The sample contained males and females, people of different ages (adults and children) and subjects from several racial/ethnic groups. The effects of sex, age, and race are reported elsewhere (Mennella et al. 2010). There is no difference between males and females or between children and adults in TAS2R38 diplotype frequency. There are racial differences in polymorphism frequencies for TAS2R38, but there is no additional effect of race. In other words, regardless of race/ethnicity, the relationship between diplotype and its effects on tasting ability is the same. Thus, age, sex, and race groups were combined for analysis.
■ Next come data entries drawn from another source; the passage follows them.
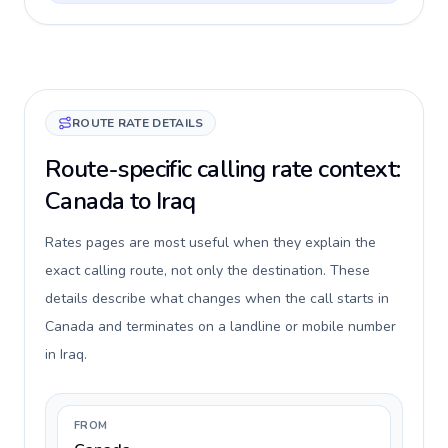
ROUTE RATE DETAILS
Route-specific calling rate context:
Canada to Iraq
Rates pages are most useful when they explain the
exact calling route, not only the destination. These
details describe what changes when the call starts in
Canada and terminates on a landline or mobile number
in Iraq.
FROM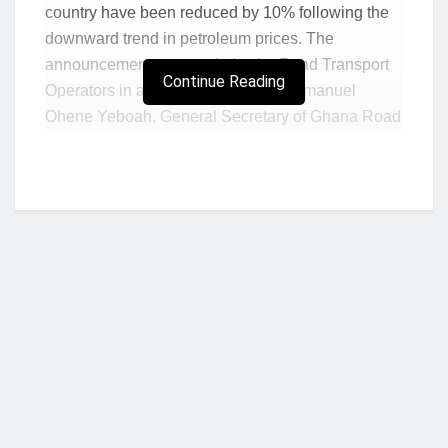
country have been reduced by 10% following the
downward trend in petroleum prices. The
announcement was made by the Road Transport
Continue Reading
Operators in a release signed by Emmanuel
Ohene Yeboah, General Secretary of Ghana Road
Transport Coordination Council, and Godfred
Abulbire, General Secretary of Ghana Private
Road Transport Union (GPRTU).
According to the statement, the Administrative
Arrangement on Public Transport Fares has been
adjusted to accommodate for the recent reductions
in the prices of petroleum products observed over
the period. The new fares will apply to shared
taxis, intra-city buses, popularly called tro-tro,
intercity (long-distance) buses, and haulage
Who we are?
vehicles. The release also urged all commercial
transport operators to comply with the new fares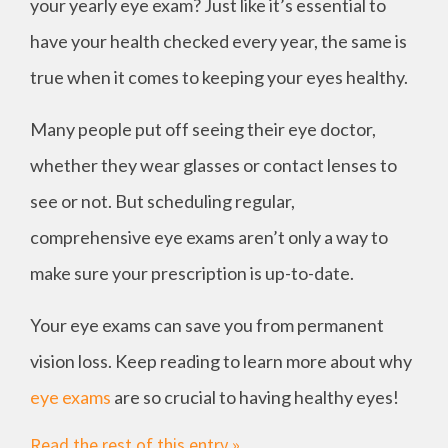
your yearly eye exam? Just like it’s essential to
have your health checked every year, the same is
true when it comes to keeping your eyes healthy.
Many people put off seeing their eye doctor,
whether they wear glasses or contact lenses to
see or not. But scheduling regular,
comprehensive eye exams aren’t only a way to
make sure your prescription is up-to-date.
Your eye exams can save you from permanent
vision loss. Keep reading to learn more about why
eye exams
are so crucial to having healthy eyes!
Read the rest of this entry »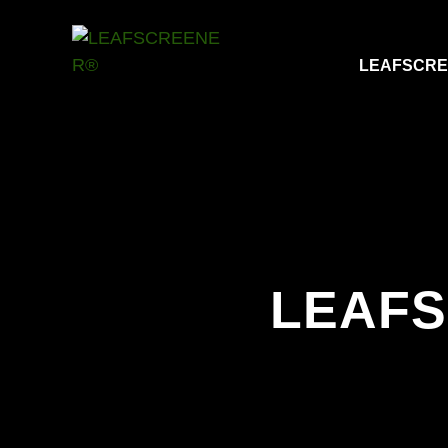
LEAFSCR
LEAF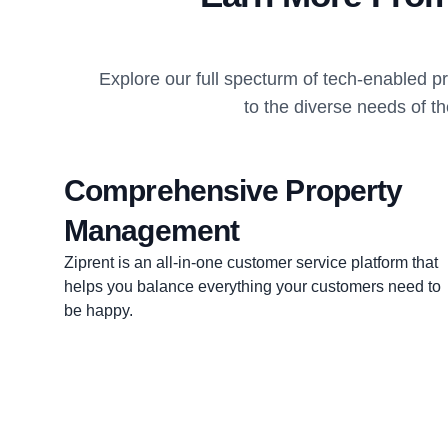
Explore our full specturm of tech-enabled 
to the diverse needs of t
Comprehensive Property
Management
Ziprent is an all-in-one customer service platform that
helps you balance everything your customers need to
be happy.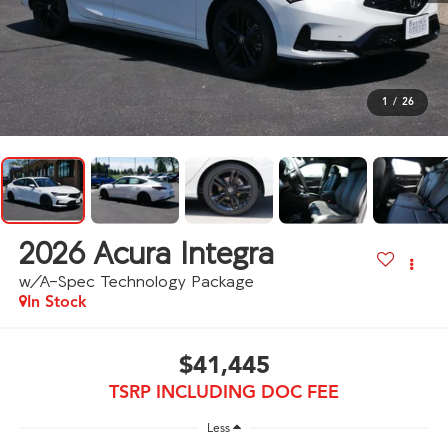
1
/
26
2026
Acura Integra
w/A-Spec Technology Package
In Stock
$41,445
TSRP INCLUDING DOC FEE
Less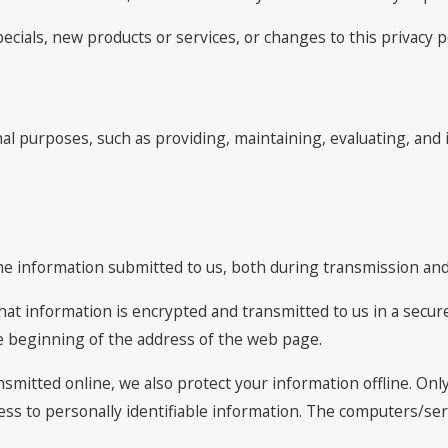
ecials, new products or services, or changes to this privacy po
al purposes, such as providing, maintaining, evaluating, and 
he information submitted to us, both during transmission and 
 that information is encrypted and transmitted to us in a secure
he beginning of the address of the web page.
nsmitted online, we also protect your information offline. O
cess to personally identifiable information. The computers/se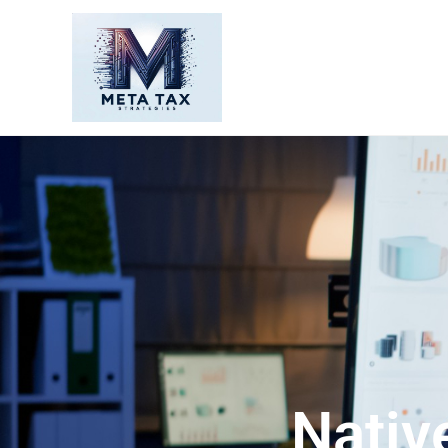
Nativ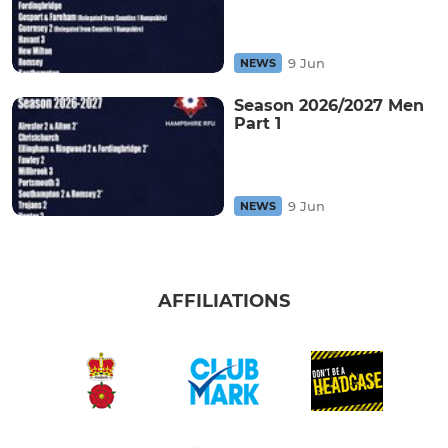
9 Jun
NEWS
Season 2026/2027 Men
Part 1
9 Jun
NEWS
AFFILIATIONS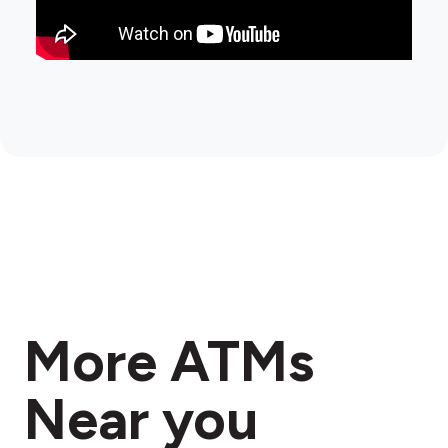
More ATMs
Near you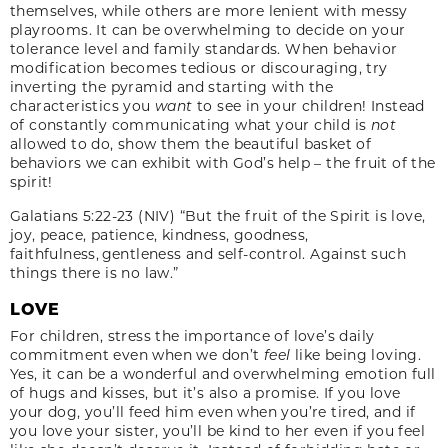
themselves, while others are more lenient with messy
playrooms. It can be overwhelming to decide on your
tolerance level and family standards. When behavior
modification becomes tedious or discouraging, try
inverting the pyramid and starting with the
characteristics you
want
to see in your children! Instead
of constantly communicating what your child is
not
allowed to do, show them the beautiful basket of
behaviors we can exhibit with God’s help – the fruit of the
spirit!
Galatians 5:22-23 (NIV) “But the fruit of the Spirit is love,
joy, peace, patience, kindness, goodness,
faithfulness, gentleness and self-control. Against such
things there is no law.”
LOVE
For children, stress the importance of love’s daily
commitment even when we don’t
feel
like being loving.
Yes, it can be a wonderful and overwhelming emotion full
of hugs and kisses, but it’s also a promise. If you love
your dog, you’ll feed him even when you’re tired, and if
you love your sister, you’ll be kind to her even if you feel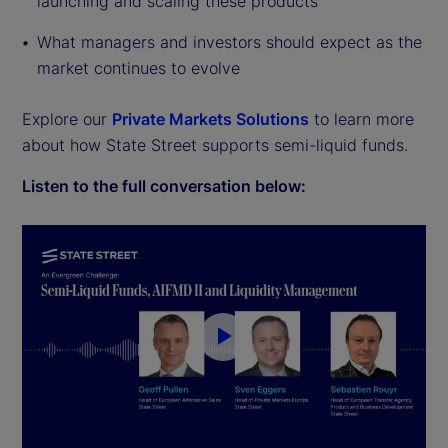
launching and scaling these products
What managers and investors should expect as the
market continues to evolve
Explore our
Private Markets Solutions
to learn more
about how State Street supports semi-liquid funds.
Listen to the full conversation below:
P
l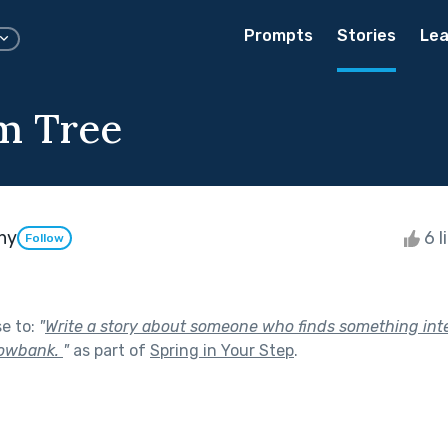
Prompts
Stories
Lea
m Tree
hy
6 l
Follow
se to:
"
Write a story about someone who finds something int
nowbank.
"
as part of
Spring in Your Step
.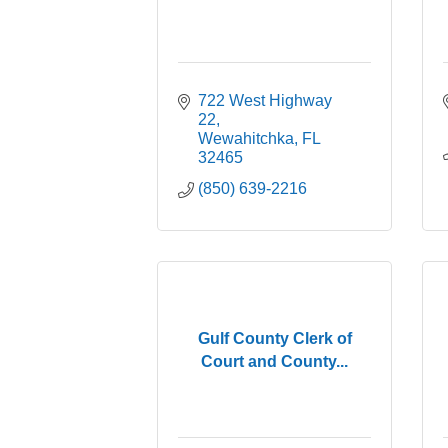
722 West Highway 
22
Wewahitchka
FL
32465
(850) 639-2216
Gulf County Clerk of
Court and County...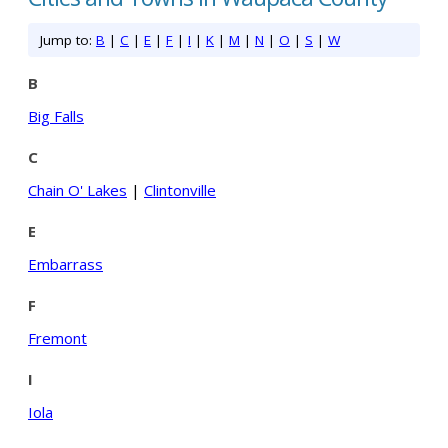
Jump to:
B
|
C
|
E
|
F
|
I
|
K
|
M
|
N
|
O
|
S
|
W
B
Big Falls
C
Chain O' Lakes
|
Clintonville
E
Embarrass
F
Fremont
I
Iola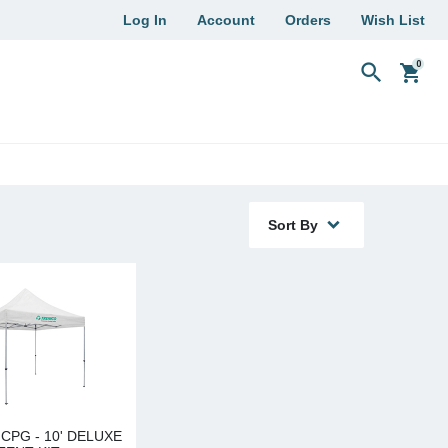
Log In
Account
Orders
Wish List
search
shopping_cart
Sort By
CPG - 10' DELUXE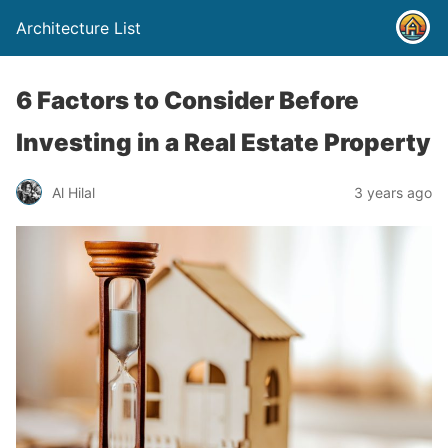
Architecture List
6 Factors to Consider Before
Investing in a Real Estate Property
Al Hilal
3 years ago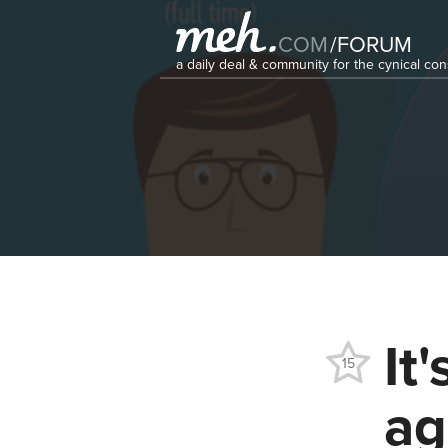
COM
/
FORUM
a daily deal & community for the cynical c
It
15
ag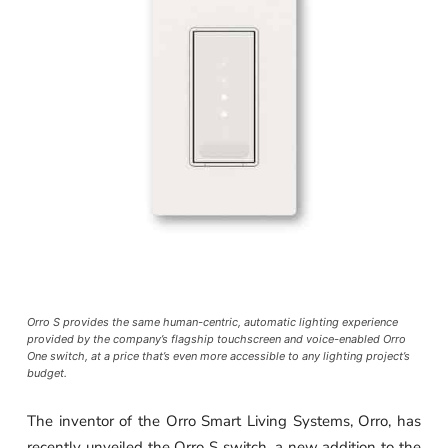
Orro S provides the same human-centric, automatic lighting experience
provided by the company’s flagship touchscreen and voice-enabled Orro
One switch, at a price that’s even more accessible to any lighting project’s
budget.
The inventor of the Orro Smart Living Systems, Orro, has
recently unveiled the Orro S switch, a new addition to the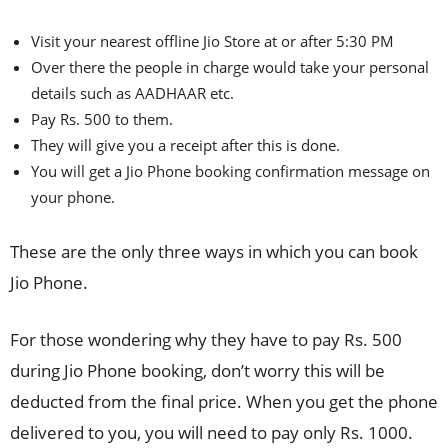
Visit your nearest offline Jio Store at or after 5:30 PM
Over there the people in charge would take your personal
details such as AADHAAR etc.
Pay Rs. 500 to them.
They will give you a receipt after this is done.
You will get a Jio Phone booking confirmation message on
your phone.
These are the only three ways in which you can book
Jio Phone.
For those wondering why they have to pay Rs. 500
during Jio Phone booking, don’t worry this will be
deducted from the final price. When you get the phone
delivered to you, you will need to pay only Rs. 1000.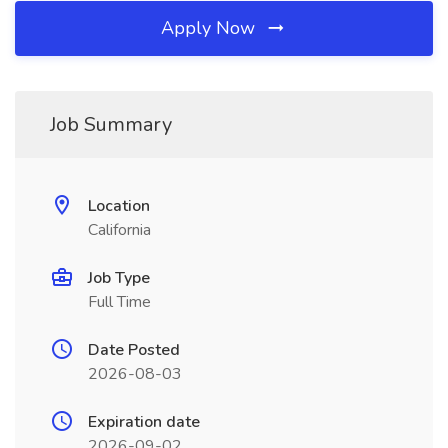
Apply Now
Job Summary
Location
California
Job Type
Full Time
Date Posted
2026-08-03
Expiration date
2026-09-02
To isolate the effect of each polymorphism on bitter taste perception, subjects were grouped by a diplotype of interest and the percentage of people from each PROP taste threshold group was assessed. For example, we compared PROP thresholds of people homozygous for the AAI versus AVI haplotype (underlined polymorphisms emphasize the specific comparison) to evaluate the effect of the V262A polymorphism. Descriptive analyses and the proportion test were conducted with procedures in STATISTICA (StatSoft). Criterion for statistical significance for all analyses was P ≤ 0.05.

Results

Haplotypes and diplotypes

From all combinations of the 3 polymorphisms, 6 of the 8 possible haplotypes and 13 of the 36 possible diplotypes were observed. Two haplotypes accounted for over 84% of all haplotypes (AVI, 41.2%, nontaster and PAV, 43.1%, taster), whereas the remaining 4 haplotypes were less common: rare (AAI, 12.2%; AAV, 3.3%), or extremely rare (PAI, <1% and PVI, <1%). The 2 remaining possible combinations, AVV and PVV, were not observed in this sample. We refer to the AVI as “nontaster” haplotype and PAV as the “taster” haplotype for simplicity, recognizing that there is a range of tasting ability within each haplotype. Likewise, subjects with 2 copies of the taster or nontaster haplotype are referred to as having the taster or nontaster diplotype, respectively. The most frequent diplotype was the combination of the 2 most frequent haplotypes and these AVI/PAV heterozygous subjects accounted for 37% of all subjects, followed in frequency by the homozygous subjects: 18% (nontaster) and 17% (taster). The remaining diplotypes were combinations of one rare and one common haplotype, except for 3 subjects, who each had a different combination of rare haplotypes.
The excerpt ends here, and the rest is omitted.